Combe Down stone

Combe Down stone is a Bath Stone and an oolitic (from the Greek òoion meaning egg and líthos meaning stone) limestone. It is formed from grains of calcium carbonate deposited during the Jurassic Period (195 to 135 million years ago) when the region was under a shallow sea. The stone occurs within the Chalfield Oolite Formation, of which the Bath Oolite and the Combe Down Oolite are members, within the Great Oolite Group.

Bath Stone is a shallow-marine limestone, consisting of ooids with variable amounts of broken up skeletal debris from marine organisms such as bivalves, brachiopods and corals. The ooids are spherical, sand-sized grains of calcite precipitated from seawater, probably with the help of microbes, around a nucleus, most commonly a shell fragment. Ooids are mostly formed in shallow-water areas of moderate to high energy, less than 2 metres deep, where waves and currents are moving the oolitic sand around in dunes, sand waves and ripples. Hence, cross-bedding and lamination are frequently seen in Bath Stone. Environments where ooids are forming today occur in the Bahamas and, along the Trucial Coast of Abu Dhabi in the Arabian Gulf.   

The Bath Stone is part of the Bathonian Series of rocks. The Bathonian is one of the stages of the Middle Jurassic. It lasted from approximately 168 to around 166 million years ago. Under the microscope, the ooids can be observed as spherical grains with a diameter 0.25 – 2 mm. They commonly have concentric layers developed around a nucleus. The grains are cemented by calcite, but the rock still has a high porosity (20%).

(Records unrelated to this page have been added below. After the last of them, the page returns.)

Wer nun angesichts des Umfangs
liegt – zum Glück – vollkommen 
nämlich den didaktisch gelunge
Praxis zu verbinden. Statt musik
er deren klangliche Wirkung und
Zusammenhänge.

The Combe Down Oolite, which contains the freestone worked in the mines, is the lowest member of the Chalfield Oolite Formation. Above it are the Twerton Beds which form the plateau of Combe Down.

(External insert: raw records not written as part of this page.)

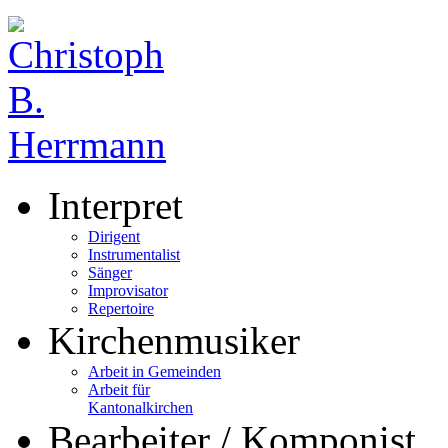
Interpret
Dirigent
Instrumentalist
Sänger
Improvisator
Repertoire
Kirchenmusiker
Arbeit in Gemeinden
Arbeit für
Kantonalkirchen
Bearbeiter / Komponist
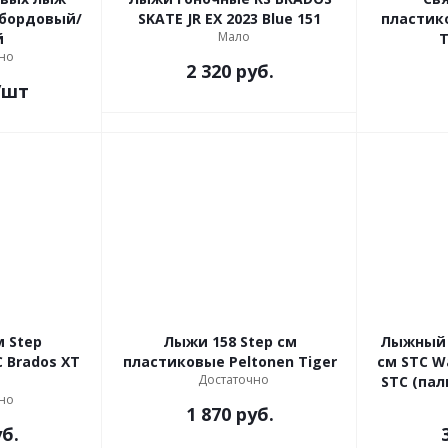
 бордовый/
SKATE JR EX 2023 Blue 151
пластико
Мало
й
T
но
2 320
руб.
/шт
 Step
Лыжи 158 Step см
Лыжный 
 Brados XT
пластиковые Peltonen Tiger
см STC Wax 
Достаточно
STC (пал
но
1 870
руб.
б.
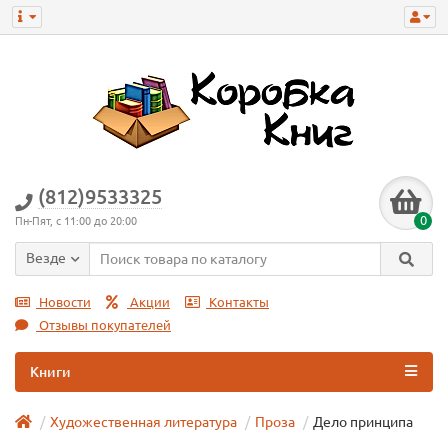
(812)9533325
0
Пн-Пят, с 11:00 до 20:00
Везде
Новости
Акции
Контакты
Отзывы покупателей
Книги
Художественная литература
Проза
Дело принципа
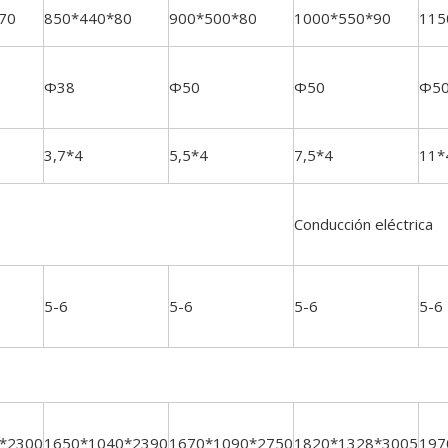
70
850*440*80
900*500*80
1000*550*90
115
Φ38
Φ50
Φ50
Φ5
3,7*4
5,5*4
7,5*4
11*
Conducción eléctrica
5-6
5-6
5-6
5-6
*2300
1650*1040*2390
1670*1090*2750
1820*1328*3005
197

The top 1.5 to 2 m of the Combe Down Oolite consist of a buff, thinly to medium bedded, fine-grained, slightly oolitic limestone with abundant shell debris. This stone is stronger, more thinly bedded and has a different fracture pattern than the worked freestone below. It is probably for these reasons that the old miners referred to it as the ‘Bastard Stone’ and it was left by them to form the roof beds over much of the quarries. Above this stone there occurs a unit with many corals, referred to as the Combe Down coral reef.

The worked stone of the Combe Down Oolite is up to 9 m in thickness and consists of a buff, medium to thickly bedded oolitic limestone. Although some cross-bedding is present in Springfield Quarry, the medium to thickly bedded strata in the Firs and Byfield Mines and is almost entirely effected by cross-bedding, although, light weathering of the stone must occur for it to be seen in the Combe Down Oolite.

Beneath the worked stone of the Combe Down Oolite is 2 to 3 m of pale buff/grey, thinly bedded, crystalline, shelly, oolitic limestone of the Lower Ragstone (the lowest unit of the Great Oolite). Due to the greater strength and variable character of this limestone it was not extracted by the old miners. It was used for paving stones and walls, however.